Tracking is an integral component of order fulfilment in E-commerce. You can provide a seamless customer experience by building an intuitive order tracking interface. However, under the hood, there’s so much more you need to do. Most importantly, you have to carefully architect your services so as to reduce the unwanted load on your servers.
Considering the rate at which we were growing, we decided to rewrite our Tracking services in a more optimal fashion. In this roundup, I’ll talk about common pitfalls associated with tracking mechanisms and how we came up with a more efficient solution. I’ll also shed some light on our new and optimised tracking microservices.
Tracking in a Nutshell
Before we dive into the technical nuances of tracking, let’s have a bird’ eye view of why it is so important.
Usually, the customer only looks at the larger picture.
“I placed my order five days ago, why hasn’t it reached me yet when it was supposed to be delivered in three days”.
Moreover, customers often tend to forget the expected delivery date for the order.
This is the gap that tracking fills. It keeps customers informed on the status of their orders. Eventually, it helps them build trust in the store.
By providing the relevant information on the whereabouts of orders, tracking also helps to keep up your customer retention metrics. So if you’re witnessing a number of delayed deliveries you could very well be at the risk of losing a lot of customers. In this situation, an optimal tracking service might help you keep those customers intact.
Traditional Tracking Service Explained
Gone were the days when we had to run a query on the entire list of shipments to identify orders that are eligible to be tracked. Though webhooks are accepted as industry standards, it wasn’t an ideal solution for us
Initially, we followed a straightforward and brute-force approach. At that time, it gave us a great time to market and worked well for our product. So let me walk you through how we originally built our tracking services.
When a store processes its order through our panel, we assign it to a courier service provider. The courier service exposes its own APIs for getting real-time updates on the status of the delivery of the order.
Our tracking service runs a cron job to pull data from the courier service’s API periodically. We would then save this information in our database. Our own tracking API would now read this data and send it back to the relevant store’s tracking page.
Drawbacks of the Traditional Approach
In the present scenario, we track over 2.5 million orders every 30 minutes. Moreover, we fetch status updates on more than 1.5 million orders every day. Of course, we weren’t aware of these numbers back then. However, as we started processing more orders on a daily basis, we could see the rapidity with which our numbers would increase.
Therefore, we anticipated that this solution isn’t going to scale well in the future. Largely due to the huge amount of redundant read and write operations we were performing in our database.
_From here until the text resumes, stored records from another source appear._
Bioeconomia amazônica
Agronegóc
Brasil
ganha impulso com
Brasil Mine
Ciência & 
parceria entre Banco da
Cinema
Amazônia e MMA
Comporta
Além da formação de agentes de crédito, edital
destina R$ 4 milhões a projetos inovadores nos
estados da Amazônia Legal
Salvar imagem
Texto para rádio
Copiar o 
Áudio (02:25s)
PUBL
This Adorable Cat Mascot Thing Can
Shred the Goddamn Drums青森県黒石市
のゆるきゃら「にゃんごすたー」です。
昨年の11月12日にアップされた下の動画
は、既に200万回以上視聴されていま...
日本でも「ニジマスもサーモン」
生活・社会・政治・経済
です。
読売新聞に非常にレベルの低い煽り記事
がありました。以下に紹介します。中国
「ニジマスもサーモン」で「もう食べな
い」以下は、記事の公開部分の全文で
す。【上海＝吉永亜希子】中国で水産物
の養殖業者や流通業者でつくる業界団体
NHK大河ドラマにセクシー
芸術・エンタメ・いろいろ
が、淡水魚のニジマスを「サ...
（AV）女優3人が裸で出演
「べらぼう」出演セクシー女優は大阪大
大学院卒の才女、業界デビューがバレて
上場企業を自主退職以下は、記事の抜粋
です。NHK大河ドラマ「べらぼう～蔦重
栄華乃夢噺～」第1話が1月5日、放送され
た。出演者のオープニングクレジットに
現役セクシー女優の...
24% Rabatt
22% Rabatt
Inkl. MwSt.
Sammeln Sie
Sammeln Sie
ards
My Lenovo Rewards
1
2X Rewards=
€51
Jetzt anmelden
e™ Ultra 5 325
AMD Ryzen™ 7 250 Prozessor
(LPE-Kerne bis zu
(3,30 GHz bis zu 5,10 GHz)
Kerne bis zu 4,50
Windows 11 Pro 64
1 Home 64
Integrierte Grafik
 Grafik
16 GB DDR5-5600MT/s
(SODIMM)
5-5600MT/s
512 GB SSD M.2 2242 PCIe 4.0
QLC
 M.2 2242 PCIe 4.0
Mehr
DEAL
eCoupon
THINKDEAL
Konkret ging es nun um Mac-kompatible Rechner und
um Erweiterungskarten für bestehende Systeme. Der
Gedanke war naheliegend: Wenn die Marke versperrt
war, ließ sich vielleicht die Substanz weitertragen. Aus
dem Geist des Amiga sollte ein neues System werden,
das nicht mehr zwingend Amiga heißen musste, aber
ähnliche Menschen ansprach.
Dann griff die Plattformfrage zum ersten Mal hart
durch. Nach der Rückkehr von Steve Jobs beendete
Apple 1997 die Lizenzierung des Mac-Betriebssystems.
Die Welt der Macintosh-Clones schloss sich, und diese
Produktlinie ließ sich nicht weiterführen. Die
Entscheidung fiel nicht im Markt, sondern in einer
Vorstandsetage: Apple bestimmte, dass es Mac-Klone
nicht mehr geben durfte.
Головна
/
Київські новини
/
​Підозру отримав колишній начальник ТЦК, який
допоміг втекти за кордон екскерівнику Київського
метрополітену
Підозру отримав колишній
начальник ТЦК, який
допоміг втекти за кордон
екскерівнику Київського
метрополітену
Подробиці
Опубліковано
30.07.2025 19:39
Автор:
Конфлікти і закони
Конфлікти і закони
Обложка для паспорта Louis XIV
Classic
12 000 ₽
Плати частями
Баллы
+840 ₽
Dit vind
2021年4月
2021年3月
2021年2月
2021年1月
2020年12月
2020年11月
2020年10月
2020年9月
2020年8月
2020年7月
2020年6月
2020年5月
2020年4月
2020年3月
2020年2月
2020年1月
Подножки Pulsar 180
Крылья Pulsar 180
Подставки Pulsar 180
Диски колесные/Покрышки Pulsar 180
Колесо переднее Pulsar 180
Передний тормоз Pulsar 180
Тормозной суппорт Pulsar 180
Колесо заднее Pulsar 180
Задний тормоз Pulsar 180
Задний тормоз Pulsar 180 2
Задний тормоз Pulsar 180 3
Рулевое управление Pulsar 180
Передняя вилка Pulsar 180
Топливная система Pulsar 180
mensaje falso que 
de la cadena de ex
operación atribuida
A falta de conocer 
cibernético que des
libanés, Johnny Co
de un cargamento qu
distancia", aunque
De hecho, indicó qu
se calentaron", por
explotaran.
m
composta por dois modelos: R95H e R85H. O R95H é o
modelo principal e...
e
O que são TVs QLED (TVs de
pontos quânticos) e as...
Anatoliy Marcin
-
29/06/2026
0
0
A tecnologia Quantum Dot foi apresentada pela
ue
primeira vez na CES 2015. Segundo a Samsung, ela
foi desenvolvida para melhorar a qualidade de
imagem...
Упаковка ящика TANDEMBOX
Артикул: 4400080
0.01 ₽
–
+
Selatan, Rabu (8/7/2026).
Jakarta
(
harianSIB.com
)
Let me reiterate this. For every single request to the courier service API, we executed a write query in our database. We were blindly updating our database records regardless if they had actually changed or not. For instance, let’s say that an order was tracked but it had no status update. Logically, we don’t need to update its entry in our database because, for this entry, nothing has changed.
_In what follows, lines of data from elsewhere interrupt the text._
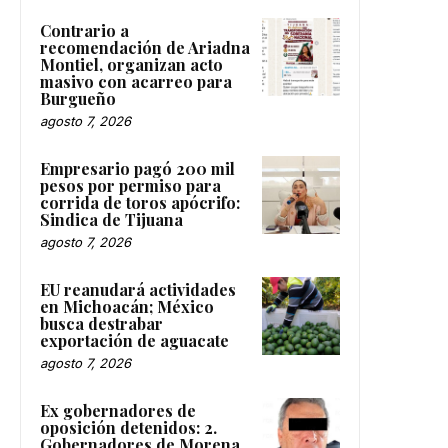
Contrario a
recomendación de Ariadna
Montiel, organizan acto
masivo con acarreo para
Burgueño
agosto 7, 2026
Empresario pagó 200 mil
pesos por permiso para
corrida de toros apócrifo:
Sindica de Tijuana
agosto 7, 2026
EU reanudará actividades
en Michoacán; México
busca destrabar
exportación de aguacate
agosto 7, 2026
Ex gobernadores de
oposición detenidos: 2.
Gobernadores de Morena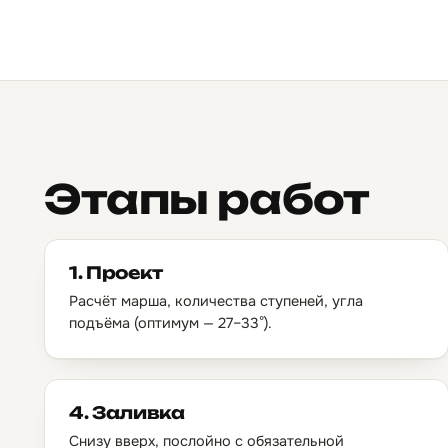
Этапы работ
1. Проект
Расчёт марша, количества ступеней, угла
подъёма (оптимум — 27–33°).
4. Заливка
Снизу вверх, послойно с обязательной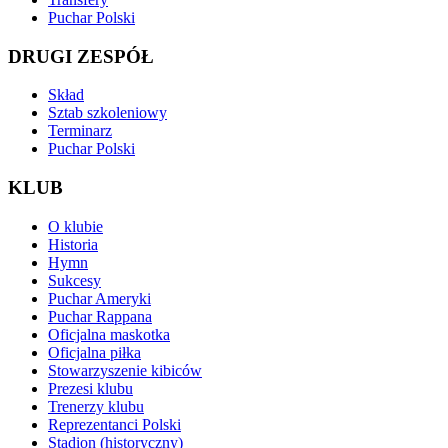
Puchar Polski
DRUGI ZESPÓŁ
Skład
Sztab szkoleniowy
Terminarz
Puchar Polski
KLUB
O klubie
Historia
Hymn
Sukcesy
Puchar Ameryki
Puchar Rappana
Oficjalna maskotka
Oficjalna piłka
Stowarzyszenie kibiców
Prezesi klubu
Trenerzy klubu
Reprezentanci Polski
Stadion (historyczny)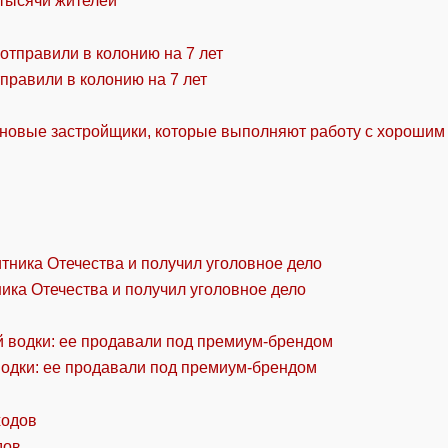
 тысячи жителей
правили в колонию на 7 лет
 новые застройщики, которые выполняют работу с хорошим
ика Отечества и получил уголовное дело
водки: ее продавали под премиум-брендом
дов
But our traditional approach didn’t allow us this flexibility. Hence, there was no validation mechanism before updating the tracking data in the database.
Consequently, our own tracking API used by the store was also reading this data from the database. All in all the large number of requests attributed to a large number of external queries. In terms of server resources, tracking became extremely expensive for us and we had to find a more optimal approach.
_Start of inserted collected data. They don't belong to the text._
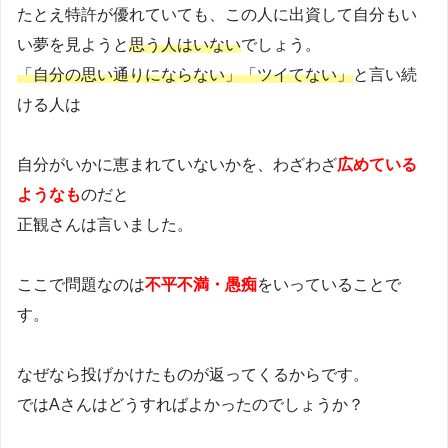
たとえ特許が優れていても、この人に出資して自分もい
い夢を見ようと
思う人はいない
でしょう。
「自分の思い通りにならない」「ツイてない」
と言い続
ける人は
自分がいかに恵まれていないかを、わざわざ
広めている
ようなも
のだと
正観さんは言いました。
ここで問題なのは
不平不満・愚痴
をいっていることで
す。
なぜなら投げかけたものが返ってくるからです。
ではAさんはどうすればよかったのでしょうか？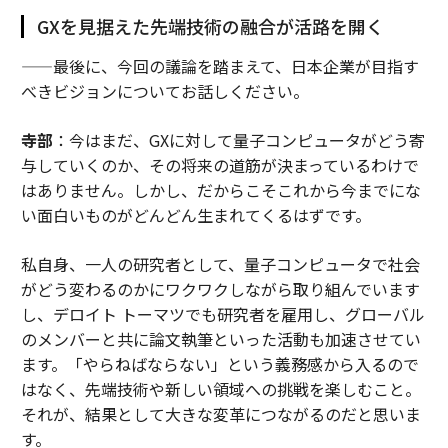
GXを見据えた先端技術の融合が活路を開く
——最後に、今回の議論を踏まえて、日本企業が目指す
べきビジョンについてお話しください。
寺部
：今はまだ、GXに対して量子コンピュータがどう寄
与していくのか、その将来の道筋が決まっているわけで
はありません。しかし、だからこそこれから今までにな
い面白いものがどんどん生まれてくるはずです。
私自身、一人の研究者として、量子コンピュータで社会
がどう変わるのかにワクワクしながら取り組んでいます
し、デロイト トーマツでも研究者を雇用し、グローバル
のメンバーと共に論文執筆といった活動も加速させてい
ます。「やらねばならない」という義務感から入るので
はなく、先端技術や新しい領域への挑戦を楽しむこと。
それが、結果として大きな変革につながるのだと思いま
す。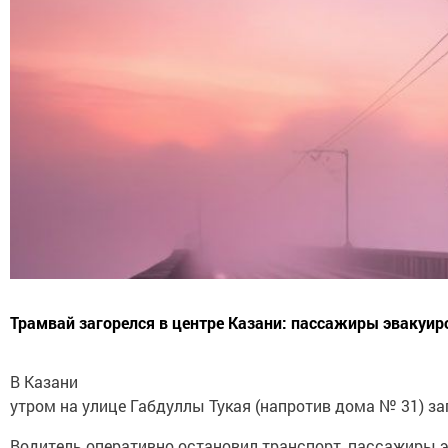
Трамвай загорелся в центре Казани: пассажиры эвакуир
В Казани
утром на улице Габдуллы Тукая (напротив дома № 31) з
Водитель оперативно остановил транспорт, пассажиры 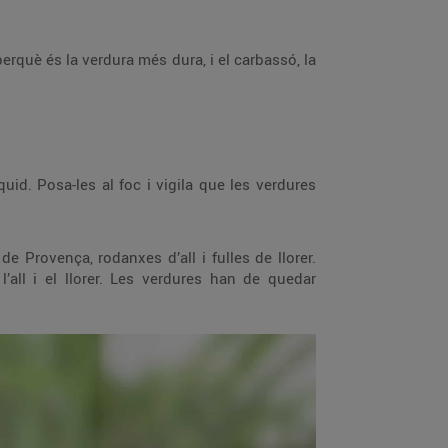
perquè és la verdura més dura, i el carbassó, la
id. Posa-les al foc i vigila que les verdures
de Provença, rodanxes d’all i fulles de llorer.
l’all i el llorer. Les verdures han de quedar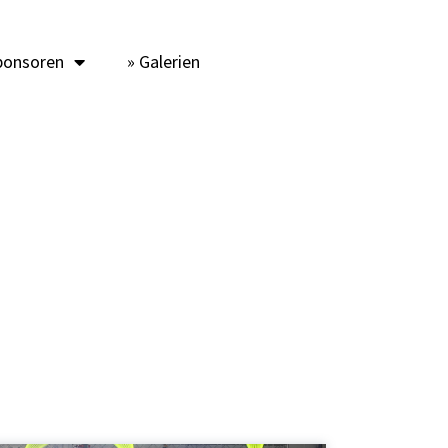
ponsoren
» Galerien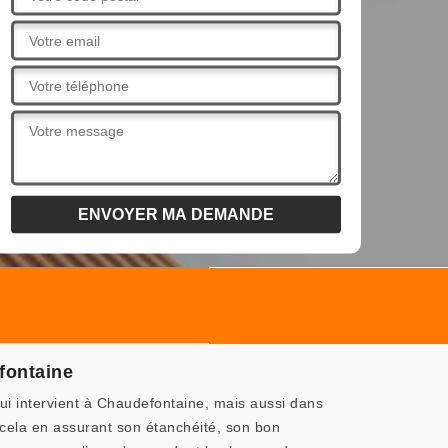
fontaine
i intervient à Chaudefontaine, mais aussi dans
t cela en assurant son étanchéité, son bon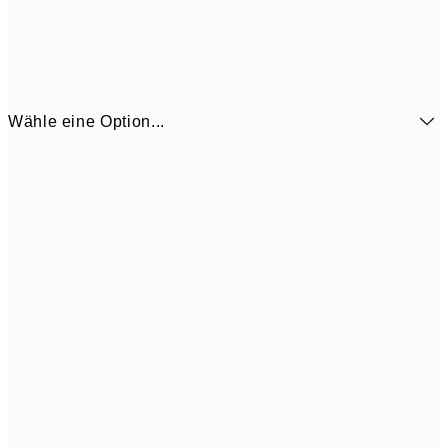
Wähle eine Option...
CHF 10
21x30 cm
CHF 2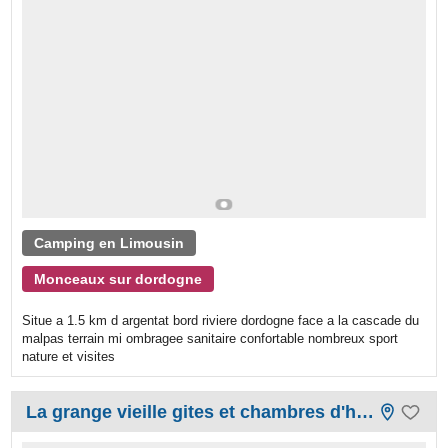
Camping en Limousin
Monceaux sur dordogne
Situe a 1.5 km d argentat bord riviere dordogne face a la cascade du
malpas terrain mi ombragee sanitaire confortable nombreux sport
nature et visites
La grange vieille gites et chambres d'hôtes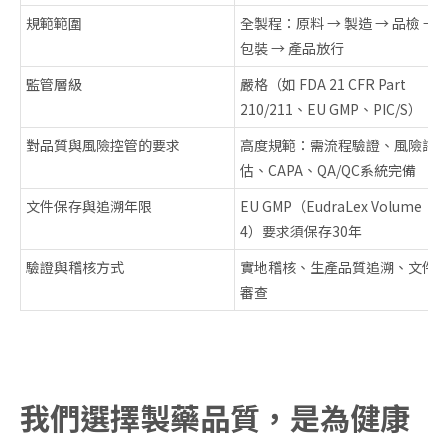
規範範圍
全製程：原料 → 製造 → 品檢 →
包裝 → 產品放行
監管層級
嚴格（如 FDA 21 CFR Part
210/211、EU GMP、PIC/S）
對品質與風險控管的要求
高度規範：需流程驗證、風險評
估、CAPA、QA/QC系統完備
文件保存與追溯年限
EU GMP（EudraLex Volume
4）要求須保存30年
驗證與稽核方式
實地稽核、生產品質追溯、文件
審查
我們選擇製藥品質，是為健康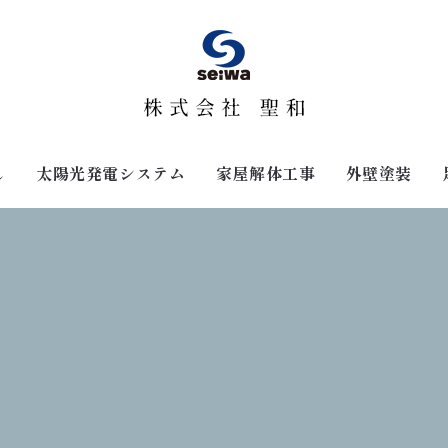
し
太陽光発電システム
家屋解体工事
外壁塗装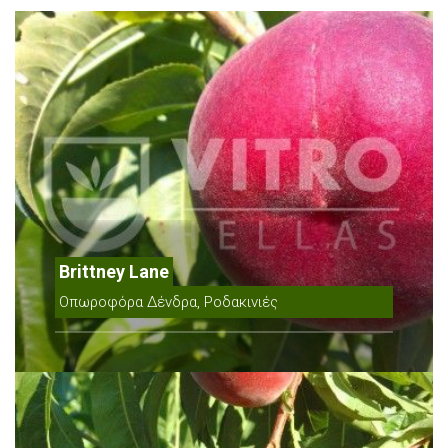
Brittney Lane
Οπωροφόρα Δένδρα, Ροδακινιές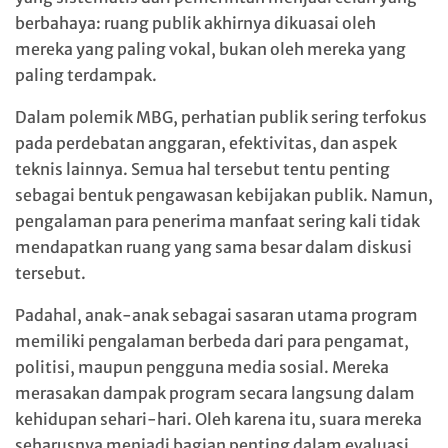
berbahaya: ruang publik akhirnya dikuasai oleh
mereka yang paling vokal, bukan oleh mereka yang
paling terdampak.
Dalam polemik MBG, perhatian publik sering terfokus
pada perdebatan anggaran, efektivitas, dan aspek
teknis lainnya. Semua hal tersebut tentu penting
sebagai bentuk pengawasan kebijakan publik. Namun,
pengalaman para penerima manfaat sering kali tidak
mendapatkan ruang yang sama besar dalam diskusi
tersebut.
Padahal, anak-anak sebagai sasaran utama program
memiliki pengalaman berbeda dari para pengamat,
politisi, maupun pengguna media sosial. Mereka
merasakan dampak program secara langsung dalam
kehidupan sehari-hari. Oleh karena itu, suara mereka
seharusnya menjadi bagian penting dalam evaluasi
Introducing the Optimal Tracking Microservice
The first thing we decided to do was pull out our tracking module into a separate microservice. Not because we fancied microservices or it was cool at that time. Simply because it was a wise decision to move forward given our scale. Hence our improved tracking solution would work independently from other applications and will run on a different server.
Like previously, our new tracking microservice would also pull data from the courier service APIs periodically. However, this time instead of writing the entire data in the database, it had a validation mechanism.
The microservice would compare the new data to check if the tracking data has changed. It then pushes the updated data in a queue. This queue provides us an asynchronous call that can reduce unwanted load on the server. We set different queues corresponding to different courier services that we worked with. Consequently, we update our database only for the data that has changed.
Furthermore, we used MySQL partitions to split our database into pools. Each pool was mapped with a frequency of tracking. This frequency represents the interval at which we make a fresh request to get the courier service API, believing that we might get some update on the status of the order. The frequency was decided on the basis of the types of order status.
For instance, pool 0 represents an order that has the status of forward scan. This order would be tracked every 30 minutes. So in this case, pool 0 is mapped to a frequency of 30 minutes. Similarly we had pool 1 to represent orders that had no status updates from the courier services in the last 3 weeks. Orders in this pool would be tracked once every 2 days. Finally, we had pool 3 mapped to frequency of an hour where orders would be tracked on an hourly basis.
Advantages of Optimal Tracking
With the implementation of the optimal tracking microservice, we ensured that all shipments are tracked in real-time. Compared to existing solutions, the concurrency of tracking order status increased. However, this happened without compromising on our CPU resources.
We abstracted away from our main server and introduced a validation mechanism before writing into our database. Thus the CPU utilization of our main application server and database was reduced by a great factor.
To give more perspective, we identified and removed over 4 million redundant update operations to our core database every hour.